Real-time data engine series (II): Batch streaming data

preface

In the above xie. Infoq. Cn/article / 62 a… The TAPDATA engine is designed differently from some other streaming frameworks. There is no distinction between batch data and stream data in its object abstraction. There is only one kind of data, named Record, and only one source of data. It’s called DataSource, and there’s only one data flow phase, named DataStage

There is no difference between batch and stream in data abstraction, and there is no difference in the whole calculation process. The framework designed based on this concept is the real batch and stream integrated framework

So the question is, what kind of data structure should you design to represent batch streaming data?

Design a structure

The first thing to be solved is the consistent expression of batch data and stream data. We regard the existing batch data as the newly written stream data, thus completing the conceptual unification

Stream data is a superset of batch data that contains writes, updates, and deletions

Let’s take a step-by-step look at what the data structure should contain, starting at 0

Give an example structure first, then read the explanation below will be much clearer

{" op ", "u", / / a update operation "ts" : 1465491461815, / / operation time "offset" : "123456", / / operation displacement "before" : {/ / update the previous value "_id" : 12345, 12345 "uid" : "name" : "tapdata",, "after" : {} / / after updating the value of the "_id" : 12345, "uid" : 12345, "name" : "tap", "Nick" : "DFS,"}, "patch" : {/ / updates the contents of the "$set" : {" name ":" tap ", "Nick" : "DFS,"}}, "key" : {/ / record the unique identification condition, if not, can I do for {} "_id" : }, "source": {// Data source attributes "connector": "mongodb", "name": "fulfillment", "snapshot": true, "db": "system", "table": "user", } }Copy the code

Copy the code

The value of fresh

The most obvious things to include, for writes, are the values written, for updates, the values after updates, and for deletions, expressed with {}

The key of the value here is denoted by after

The value of the old

For master-slave synchronization of a database, stale values are not important for data consistency purposes, but for streaming computations, the pre-change values are indispensable because incremental real-time computations are required

For example, consider us for a copy of the data of a field for a sum operation, based on the design of the flow calculation, the sum is necessarily can incremental calculation, rather than each update stock data of all do a calculation, we only need each field will change the value of the additive, can get complete real-time results, And the values that change in the process, you have to subtract the old values from the new ones

And we’re going to use before here

Operation type

Flags corresponding to write/update/delete

In a sense, this notation is not necessary, we can get it from the first two values a and B, a and b are written, a and B are updated, and a and B are deleted, but storing a copy redundant makes the data very clear to the senses

Fields of operation type are represented by op

Operating content

Is used to describe what changes have been made in this operation. It is more used for update operations, which can reduce some additional burden in some scenarios, such as real-time data synchronization

This value can be obtained by the difference between the old and new values, and recorded separately to improve the readability of the record itself

The field of operation content is represented by patch

The only tag

It is used to describe which record the operation corresponds to and can be used to accurately identify the data

In most cases, the token here is the primary key, and in the absence of a primary key, it can be replaced with a unique index.

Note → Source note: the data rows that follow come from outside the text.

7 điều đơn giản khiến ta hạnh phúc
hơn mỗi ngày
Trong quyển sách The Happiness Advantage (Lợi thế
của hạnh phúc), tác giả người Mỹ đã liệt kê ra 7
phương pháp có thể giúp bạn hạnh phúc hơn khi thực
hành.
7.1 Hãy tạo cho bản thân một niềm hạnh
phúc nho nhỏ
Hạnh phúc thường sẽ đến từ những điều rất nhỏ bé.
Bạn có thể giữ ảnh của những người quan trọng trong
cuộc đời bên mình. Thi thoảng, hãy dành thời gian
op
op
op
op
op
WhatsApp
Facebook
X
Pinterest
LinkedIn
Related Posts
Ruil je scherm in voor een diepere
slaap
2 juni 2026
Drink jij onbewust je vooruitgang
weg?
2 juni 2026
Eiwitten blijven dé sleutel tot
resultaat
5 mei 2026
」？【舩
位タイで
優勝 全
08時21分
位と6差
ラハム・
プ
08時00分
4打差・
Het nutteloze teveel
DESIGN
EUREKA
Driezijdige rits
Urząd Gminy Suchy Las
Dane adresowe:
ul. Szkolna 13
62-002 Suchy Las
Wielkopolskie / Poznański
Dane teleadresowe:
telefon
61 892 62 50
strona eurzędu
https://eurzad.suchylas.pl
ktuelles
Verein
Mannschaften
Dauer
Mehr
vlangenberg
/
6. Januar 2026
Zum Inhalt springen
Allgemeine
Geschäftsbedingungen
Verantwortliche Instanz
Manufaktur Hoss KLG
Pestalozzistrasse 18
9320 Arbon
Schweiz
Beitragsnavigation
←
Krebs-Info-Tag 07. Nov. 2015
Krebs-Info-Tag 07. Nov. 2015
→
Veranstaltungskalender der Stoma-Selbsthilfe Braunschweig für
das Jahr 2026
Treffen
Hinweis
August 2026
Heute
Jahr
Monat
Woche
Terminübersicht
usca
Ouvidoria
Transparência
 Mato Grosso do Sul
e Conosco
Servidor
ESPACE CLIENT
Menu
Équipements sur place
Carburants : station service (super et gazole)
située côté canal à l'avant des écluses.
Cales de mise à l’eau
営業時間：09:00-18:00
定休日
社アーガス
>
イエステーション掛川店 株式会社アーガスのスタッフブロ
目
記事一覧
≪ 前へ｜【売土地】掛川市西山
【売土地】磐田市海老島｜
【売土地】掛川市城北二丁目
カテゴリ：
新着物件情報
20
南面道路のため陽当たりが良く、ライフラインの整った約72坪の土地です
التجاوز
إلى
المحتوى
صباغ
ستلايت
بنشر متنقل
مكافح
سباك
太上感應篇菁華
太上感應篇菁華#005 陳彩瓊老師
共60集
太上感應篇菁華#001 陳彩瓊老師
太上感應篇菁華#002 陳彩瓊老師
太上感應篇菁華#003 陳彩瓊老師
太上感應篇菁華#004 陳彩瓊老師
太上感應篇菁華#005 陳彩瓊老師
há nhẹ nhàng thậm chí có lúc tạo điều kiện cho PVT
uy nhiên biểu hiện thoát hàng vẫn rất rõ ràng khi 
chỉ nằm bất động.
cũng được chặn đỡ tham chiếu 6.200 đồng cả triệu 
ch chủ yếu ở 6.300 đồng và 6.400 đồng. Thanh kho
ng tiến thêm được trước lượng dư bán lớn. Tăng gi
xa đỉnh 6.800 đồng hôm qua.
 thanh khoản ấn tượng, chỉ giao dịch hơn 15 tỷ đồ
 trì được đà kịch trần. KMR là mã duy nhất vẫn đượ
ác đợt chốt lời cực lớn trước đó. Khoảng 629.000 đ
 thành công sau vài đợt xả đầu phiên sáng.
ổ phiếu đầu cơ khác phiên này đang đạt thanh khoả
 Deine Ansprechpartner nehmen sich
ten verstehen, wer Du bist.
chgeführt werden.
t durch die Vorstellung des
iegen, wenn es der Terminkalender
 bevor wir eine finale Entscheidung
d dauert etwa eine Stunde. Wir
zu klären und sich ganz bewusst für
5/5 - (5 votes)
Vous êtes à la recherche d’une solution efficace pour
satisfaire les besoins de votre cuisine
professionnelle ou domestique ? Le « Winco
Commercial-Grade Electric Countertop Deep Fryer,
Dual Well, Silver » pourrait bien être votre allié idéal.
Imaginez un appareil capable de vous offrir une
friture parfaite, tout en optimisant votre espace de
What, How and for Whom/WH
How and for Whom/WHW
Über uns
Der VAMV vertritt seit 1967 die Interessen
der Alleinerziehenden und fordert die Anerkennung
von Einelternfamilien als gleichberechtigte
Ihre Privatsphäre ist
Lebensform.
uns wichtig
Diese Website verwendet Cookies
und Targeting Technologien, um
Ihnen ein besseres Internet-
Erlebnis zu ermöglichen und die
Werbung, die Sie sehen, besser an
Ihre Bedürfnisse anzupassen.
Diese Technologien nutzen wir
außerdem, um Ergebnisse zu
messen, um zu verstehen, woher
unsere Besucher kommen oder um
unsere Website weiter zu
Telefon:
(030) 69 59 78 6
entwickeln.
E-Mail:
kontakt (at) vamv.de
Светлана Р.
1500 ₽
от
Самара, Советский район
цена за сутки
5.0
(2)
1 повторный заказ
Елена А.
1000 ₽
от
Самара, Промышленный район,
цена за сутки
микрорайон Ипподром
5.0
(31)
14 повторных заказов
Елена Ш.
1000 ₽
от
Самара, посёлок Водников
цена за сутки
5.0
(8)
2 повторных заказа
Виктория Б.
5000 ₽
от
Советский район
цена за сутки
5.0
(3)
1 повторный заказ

If neither is available, the token needs to degenerate to all stale values

Unique tags are represented by keys

structure

Description of the current data schema

There are two common approaches to structure. One is to put structure and data together. The advantage of this is that everything is self-parsed and there is no need to store extra structure. Storing each data with a structure is a waste of resources

Another design is to design a separate event to notify the structure and the change of the structure. Such a design saves resources, but in the process of real-time data processing, the framework needs to ensure that each piece of data needs to correspond to the structure of the data itself, which brings extra workload

Here, TAPDATA is still selected from the scene, and the structure changes are stored separately as DDL events and not displayed in the data stream. The structure of the structure is completely consistent with the structure of the data, except for the description of fields in the content of KV

Use type, DDL, or DML to indicate whether it is a data description or a structure description

time

As time is a very intuitive attribute for people, it is very convenient in scenarios such as rollback consumption and positioning data points. We use TS to represent the time of operation, and the general accuracy is at ms level

The displacement

Similar to time, the serial number of the operation is recorded. The advantage of time is that it can be read by people, but the disadvantage is that it is not precise. Generally, the accuracy of time is at ms level, and many events can occur in each ms. A defined data source, and a defined displacement, can represent a defined data flow

source

Used to describe the data belongs to the data source of information, type, name, library/table, took place in full amount phase, or incremental stage (I’ll explain why later need such a distinction), as a data source object, we sometimes need to pass through a data, to get more space, add a property to distinguish here, It is also beneficial for subsequent data processing

The source field is used here, and the general attributes are as follows:

"source": {      "connector": "mongodb",     "name": "fulfillment",     "ts": 1558965508000,     "snapshot": false,     "db": "inventory",     "table": "customers", }  
Copy the code

Copy the code

Implementation problems

The structure of real-time data can be better designed, but there are all kinds of problems in implementing it. I’ve talked about some of them before, and I’ll summarize them in more detail here

The lack of value

Grouping the structure by operations, for the requirements of a complete stream computing framework, write operations should contain after values, update operations should contain before/after values, and delete operations should contain before values

But as a result of the database log design is for synchronization, only need to make sure that the existing application log, target data can achieve consistent state can, does not necessarily include all the fields, and after flow calculation, complete data will not be retained, this will cause the engine itself unable to get the complete data flow

Taking MongoDB as an example, debezium, a well-known CDC framework, explains it this way:

In MongoDB’s oplog, update events do not contain the before or after states of the changed document. Consequently, it is not possible for a Debezium connector to provide this information. However, a Debezium connector provides a document’s starting state in create and read events. Downstream consumers of the stream can reconstruct document state by keeping the latest state for each document and comparing the state in a new event with the saved state. Debezium connector’s are not able to keep this state.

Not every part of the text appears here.